Der Däne glänzte dabei als resoluter, cleverer Zweikämpfer. Mit 63,2 Prozent gewonnener Duelle gehört er zu den Top 20 aller Bundesliga-Spieler und trieb den ein oder anderen Stürmer zur Weißglut. Sein Erfolgsgeheimnis ist ebenso simpel wie herausfordernd: "Ich versuche gegnerischen Stürmern das Leben schwer zu machen, das ganze Spiel über. Wenn sich ein Stürmer wohl fühlt, funktionieren Dinge, die sonst nicht klappen würden. Deshalb muss man ihm so wenig Luft wie möglich lassen."
Das wusste Vestergaard mit seinem guten Stellungsspiel umzusetzen. Doch er tat sich auch in anderen Bereichen hervor. Seine Spieleröffnung ist ein erfrischender Fortschritt im Vergleich zu Assani Lukimya, im Kopfballspiel ist der 1,99-Meter-Hüne nur schwer zu bezwingen. Und selbst der ein oder andere Lucio-ähnliche Vorstoß am Ball gehört zu Vestergaards Repertoire.
Im Fokus anderer Vereine
Seine starke Rückrunde hat er bei der U21-EM in Tschechien nochmal veredelt. Zwar schied Dänemark im Halbfinale gegen Schweden aus, doch zeigte Vestergaard als Kapitän ansprechende Auftritte. Nicht zu Unrecht wurde er als einziger Däne in die Elf des Turniers gewählt.
Zwar hat sich Vestergaard spätestens dadurch in den Fokus anderer Vereine gespielt, ein Problem ist das für Geschäftsführer Thomas Eichin jedoch keineswegs, wie er im Weser-Kurier verriet: "Das ist mir lieber, als wenn Vestergaard bei der U21-EM grottenschlecht gespielt hätte. Wir wollen lieber gute Spieler, die auch mal gehen, als schlechte, die immer bleiben."
Ohnehin habe man "nicht vor, Jannik abzugeben", wenngleich Eichin betonen muss, dass "kein Spieler unverkäuflich" sei. Ebenso klar ist: "Wenn jetzt ein Angebot zum Beispiel für Vestergaard kommen sollte, dann muss es ja schon richtig rappeln, damit wir darüber nachdenken."
Eine neue Rolle wartet
Der Spieler selbst hatte schon im Mai beteuert, dass er keinerlei Wechselabsichten hege. "Für mich ist das Wichtigste, dass ich spiele.
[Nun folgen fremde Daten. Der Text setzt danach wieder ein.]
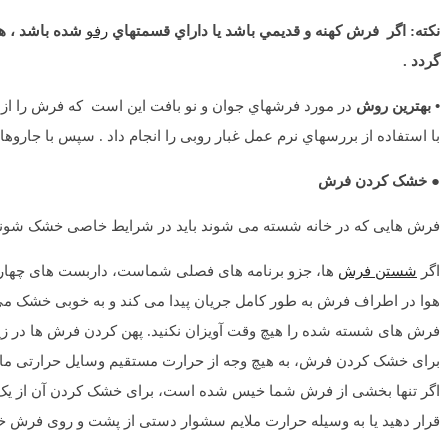
نکته: اگر فرش كهنه و قديمي باشد يا داراي قسمتهاي
رفو
شده باشد ، هر
گردد .
• بهترين روش
در مورد فرشهاي جوان و نو بافت این است كه فرش را از ي
با استفاده از بررسهاي نرم عمل غبار روبی را انجام داد . سپس با جاروه
● خشک کردن فرش
فرش هایی که در خانه شسته می شوند باید در شرایط خاصی خشک شوند ت
اگر
شستن فرش
ها، جزو برنامه های فصلی شماست، داربست های چهارپایه
هوا در اطراف فرش به طور کامل جریان پیدا می کند و به خوبی خشک م
فرش های شسته شده را هیچ وقت آویزان نکنید. پهن کردن فرش ها در زیر 
برای خشک کردن فرش، به هیچ وجه از حرارت مستقیم وسایل حرارتی مانن
اگر تنها بخشی از فرش شما خیس شده است، برای خشک کردن آن از یک اسف
قرار دهید یا به وسیله حرارت ملایم سشوار دستی از پشت و روی فرش خ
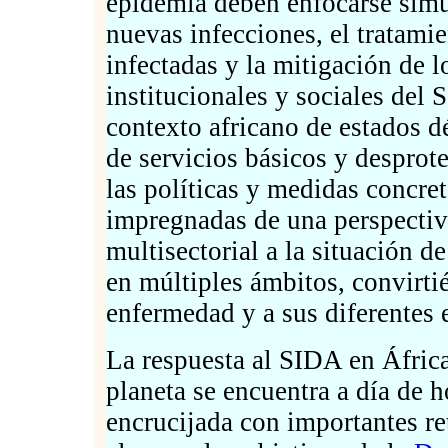
epidemia deben enfocarse simu
nuevas infecciones, el tratami
infectadas y la mitigación de 
institucionales y sociales de
contexto africano de estados dé
de servicios básicos y desprot
las políticas y medidas concret
impregnadas de una perspectiv
multisectorial a la situación 
en múltiples ámbitos, convirti
enfermedad y a sus diferentes
La respuesta al SIDA en África
planeta se encuentra a día de h
encrucijada con importantes ret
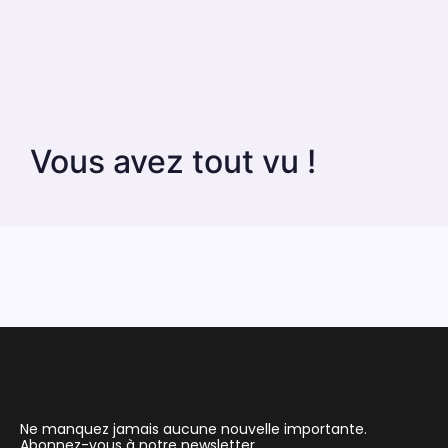
Vous avez tout vu !
Ne manquez jamais aucune nouvelle importante.
Abonnez-vous à notre newsletter.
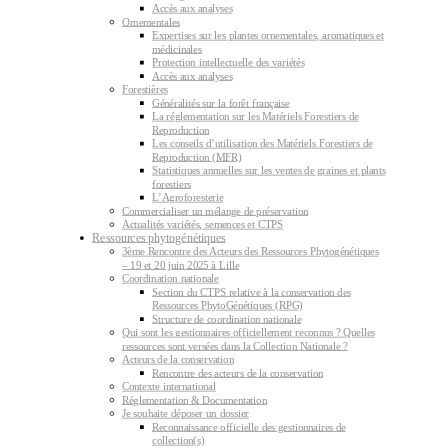
Accès aux analyses
Ornementales
Expertises sur les plantes ornementales, aromatiques et
médicinales
Protection intellectuelle des variétés
Accès aux analyses
Forestières
Généralités sur la forêt française
La réglementation sur les Matériels Forestiers de
Reproduction
Les conseils d’utilisation des Matériels Forestiers de
Reproduction (MFR)
Statistiques annuelles sur les ventes de graines et plants
forestiers
L’Agroforesterie
Commercialiser un mélange de préservation
Actualités variétés, semences et CTPS
Ressources phytogénétiques
3ème Rencontre des Acteurs des Ressources Phytogénétiques
– 19 et 20 juin 2025 à Lille
Coordination nationale
Section du CTPS relative à la conservation des
Ressources PhytoGénétiques (RPG)
Structure de coordination nationale
Qui sont les gestionnaires officiellement reconnus ? Quelles
ressources sont versées dans la Collection Nationale ?
Acteurs de la conservation
Rencontre des acteurs de la conservation
Contexte international
Réglementation & Documentation
Je souhaite déposer un dossier
Reconnaissance officielle des gestionnaires de
collection(s)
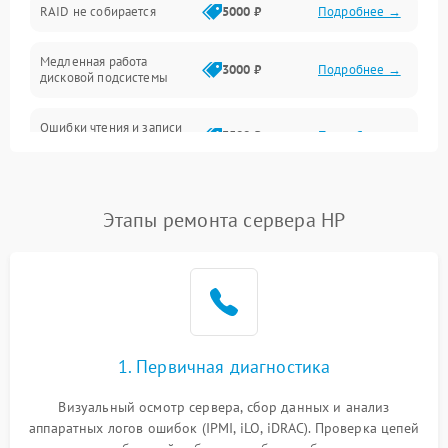
RAID не собирается
5000 ₽
Подробнее →
Корпус и механика
Медленная работа
3000 ₽
Подробнее →
дисковой подсистемы
Контроллеры и интерфейсы
Ошибки чтения и записи
Виртуализация и сервисы
3500 ₽
Подробнее →
данных
Влага и внешние воздействия
Потеря данных
5000 ₽
Подробнее →
Этапы ремонта сервера HP
Программные сбои
Общие поломки
Система охлаждения
1. Первичная диагностика
Режим работы
Визуальный осмотр сервера, сбор данных и анализ
аппаратных логов ошибок (IPMI, iLO, iDRAC). Проверка цепей
Влага и внешные воздействия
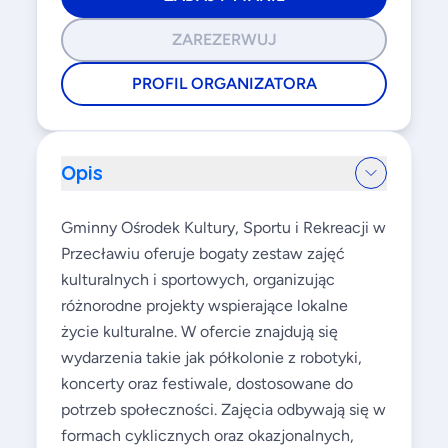
ZAREZERWUJ
PROFIL ORGANIZATORA
Opis
Gminny Ośrodek Kultury, Sportu i Rekreacji w
Przecławiu oferuje bogaty zestaw zajęć
kulturalnych i sportowych, organizując
różnorodne projekty wspierające lokalne
życie kulturalne. W ofercie znajdują się
wydarzenia takie jak półkolonie z robotyki,
koncerty oraz festiwale, dostosowane do
potrzeb społeczności. Zajęcia odbywają się w
formach cyklicznych oraz okazjonalnych,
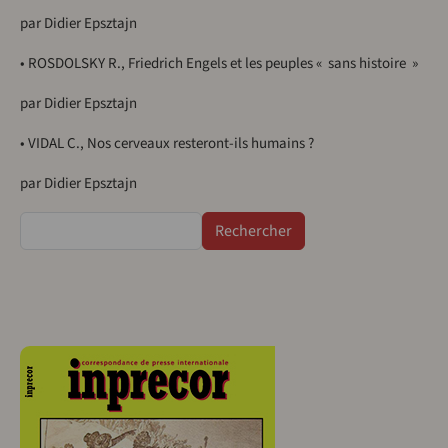
par Didier Epsztajn
• ROSDOLSKY R., Friedrich Engels et les peuples « sans histoire »
par Didier Epsztajn
• VIDAL C., Nos cerveaux resteront-ils humains ?
par Didier Epsztajn
Rechercher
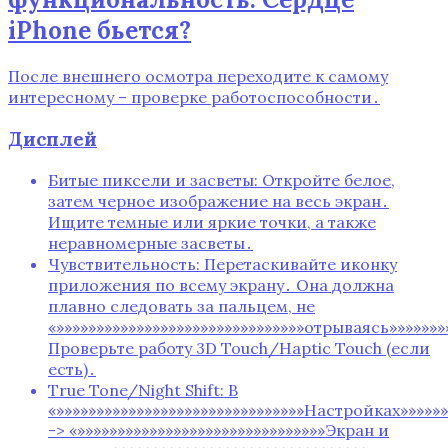
iPhone бьется?
После внешнего осмотра переходите к самому
интересному – проверке работоспособности․
Дисплей
Битые пиксели и засветы: Откройте белое,
затем черное изображение на весь экран․
Ищите темные или яркие точки, а также
неравномерные засветы․
Чувствительность: Перетаскивайте иконку
приложения по всему экрану․ Она должна
плавно следовать за пальцем, не
«»»»»»»»»»»»»»»»»»»»»»»»»»»»»»»»отрываясь»»»»»»»
Проверьте работу 3D Touch/Haptic Touch (если
есть)․
True Tone/Night Shift: В
«»»»»»»»»»»»»»»»»»»»»»»»»»»»»»»»Настройках»»»»»»
-> «»»»»»»»»»»»»»»»»»»»»»»»»»»»»»»»Экран и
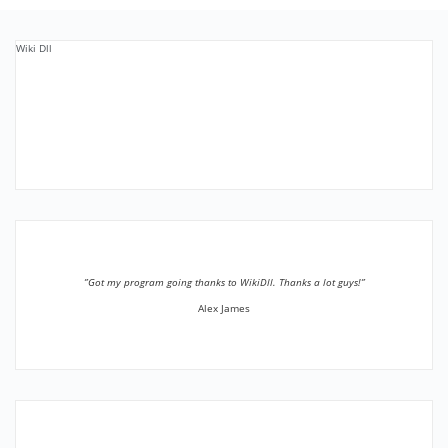
Wiki Dll
”Got my program going thanks to WikiDll. Thanks a lot guys!”
Alex James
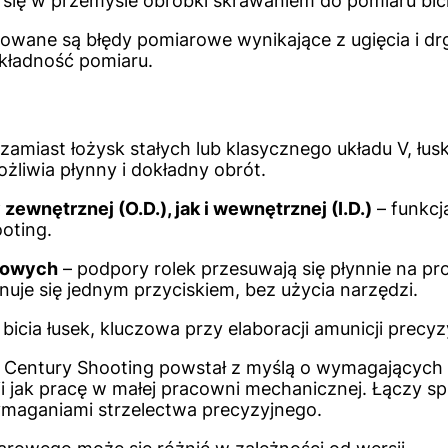
je się w przemyśle obróbki skrawaniem do pomiaru bi
nowane są błędy pomiarowe wynikające z ugięcia i dr
kładność pomiaru.
zamiast łożysk stałych lub klasycznego układu V, ł
żliwia płynny i dokładny obrót.
ewnętrznej (O.D.), jak i wewnętrznej (I.D.)
– funkcj
oting.
niowych
– podpory rolek przesuwają się płynnie na pr
uje się jednym przyciskiem, bez użycia narzędzi.
icia łusek, kluczowa przy elaboracji amunicji precyz
 Century Shooting powstał z myślą o wymagających e
i jak pracę w małej pracowni mechanicznej. Łączy s
aganiami strzelectwa precyzyjnego.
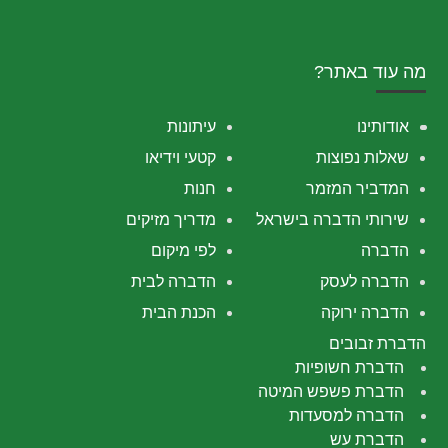
מה עוד באתר?
אודותינו
עיתונות
שאלות נפוצות
קטעי וידיאו
המדביר המזמר
חנות
שירותי הדברה בישראל
מדריך מזיקים
הדברה
לפי מיקום
הדברה לעסק
הדברה לבית
הדברה ירוקה
הכנת הבית
הדברת זבובים
הדברת חשופיות
הדברת פשפש המיטה
הדברה למסעדות
הדברת עש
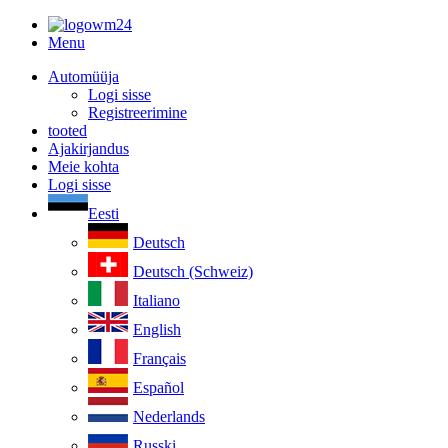
Menu
Automüüja
Logi sisse
Registreerimine
tooted
Ajakirjandus
Meie kohta
Logi sisse
Eesti
Deutsch
Deutsch (Schweiz)
Italiano
English
Français
Español
Nederlands
Russki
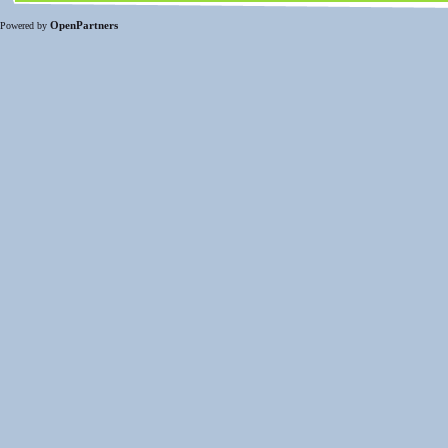
OpenPartners
Powered by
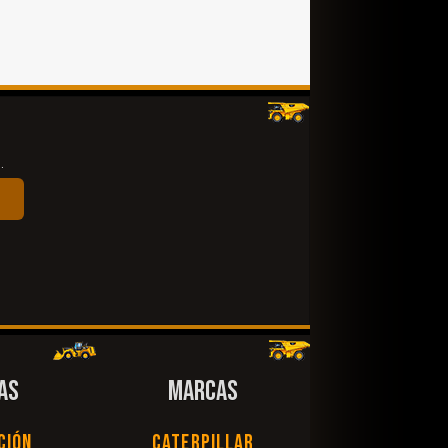
.
AS
MARCAS
ción
Caterpillar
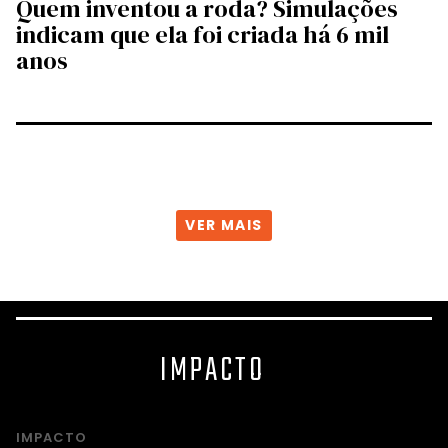
Quem inventou a roda? Simulações
indicam que ela foi criada há 6 mil
anos
VER MAIS
IMPACTO
IMPACTO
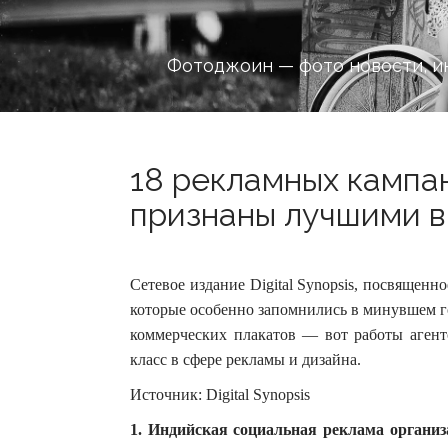
Фотоджоин — фото новости, и
18 рекламных кампа
признаны лучшими в 
Сетевое издание Digital Synopsis, посвящен
которые особенно запомнились в минувшем 
коммерческих плакатов — вот работы агент
класс в сфере рекламы и дизайна.
Источник: Digital Synopsis
1.
Индийская социальная реклама организа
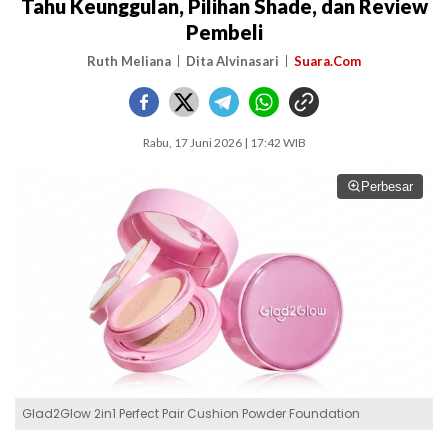
Tahu Keunggulan, Pilihan Shade, dan Review
Pembeli
Ruth Meliana
Dita Alvinasari
Suara.Com
Rabu, 17 Juni 2026 | 17:42 WIB
Perbesar
Glad2Glow 2in1 Perfect Pair Cushion Powder Foundation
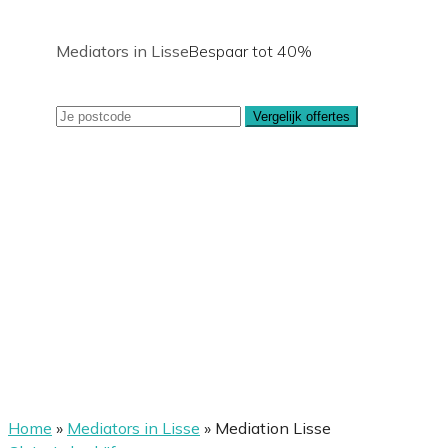
Mediators in Lisse
Bespaar tot 40%
Vergelijk offertes
Home
»
Mediators in Lisse
»
Mediation Lisse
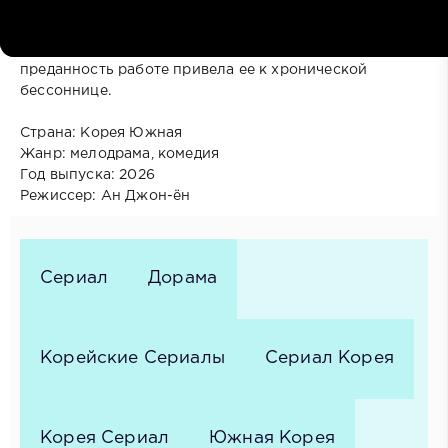
известная своей чередой успешных продаж. Она
профессионально работает с широким
ассортиментом продукции, но ее глубокая
преданность работе привела ее к хронической
бессоннице.
Страна: Корея Южная
Жанр: мелодрама, комедия
Год выпуска: 2026
Режиссер: Ан Джон-ён
Сериал
Дорама
Корейские Сериалы
Сериал Корея
Корея Сериал
Южная Корея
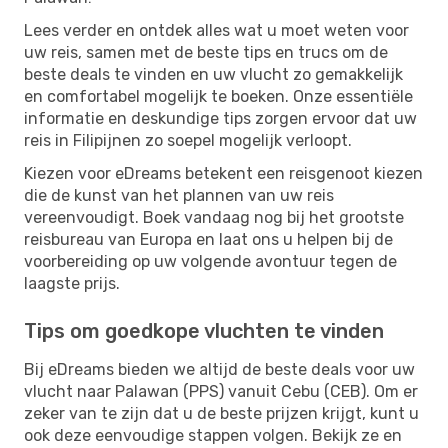
Lees verder en ontdek alles wat u moet weten voor
uw reis, samen met de beste tips en trucs om de
beste deals te vinden en uw vlucht zo gemakkelijk
en comfortabel mogelijk te boeken. Onze essentiële
informatie en deskundige tips zorgen ervoor dat uw
reis in Filipijnen zo soepel mogelijk verloopt.
Kiezen voor eDreams betekent een reisgenoot kiezen
die de kunst van het plannen van uw reis
vereenvoudigt. Boek vandaag nog bij het grootste
reisbureau van Europa en laat ons u helpen bij de
voorbereiding op uw volgende avontuur tegen de
laagste prijs.
Tips om goedkope vluchten te vinden
Bij eDreams bieden we altijd de beste deals voor uw
vlucht naar Palawan (PPS) vanuit Cebu (CEB). Om er
zeker van te zijn dat u de beste prijzen krijgt, kunt u
ook deze eenvoudige stappen volgen. Bekijk ze en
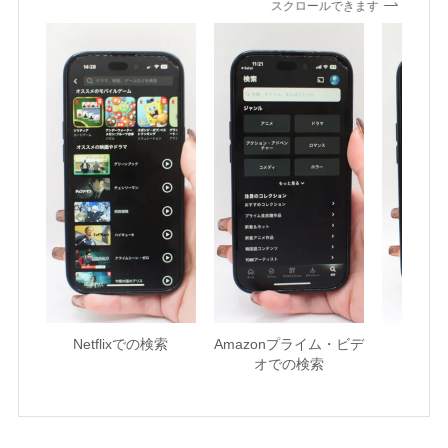
スクロールできます
Netflixでの検索
Amazonプライム・ビデ
U-NE
オでの検索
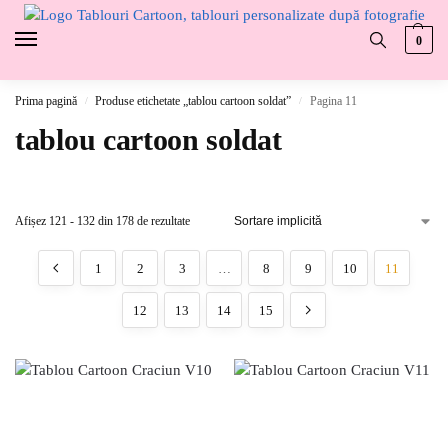
0
Prima pagină
Produse etichetate „tablou cartoon soldat”
Pagina 11
/
/
tablou cartoon soldat
Afișez 121 - 132 din 178 de rezultate
1
2
3
…
8
9
10
11
12
13
14
15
Das ist hier der Fall. Deshalb werde ich auch nächstes Jahr hier sein", sagte er der Bild. Womöglich auch, weil er nach einem halben Jahr unter Viktor Skripnik bereits zu Höherem berufen ist.
Abwehrchef Sebastian Prödl beendete nach sieben Jahren das Kapitel Werder. Um auf der Innenverteidiger-Position hochkarätig nachzurüsten, fehlt dem Verein das Budget. Doch mit Vestergaard steht der passende Nachfolger ohnehin in den eigenen Reihen bereit.
Prödl zu beerben, sei tatsächlich "ein Ziel", so Vestergaard im Gespräch mit SPOX. "Ich würde die Rolle gerne einnehmen. Ich will mit guten Leistungen vorangehen und Verantwortung übernehmen." So könnte er auch künftig seinem Spitznamen alle Ehre machen.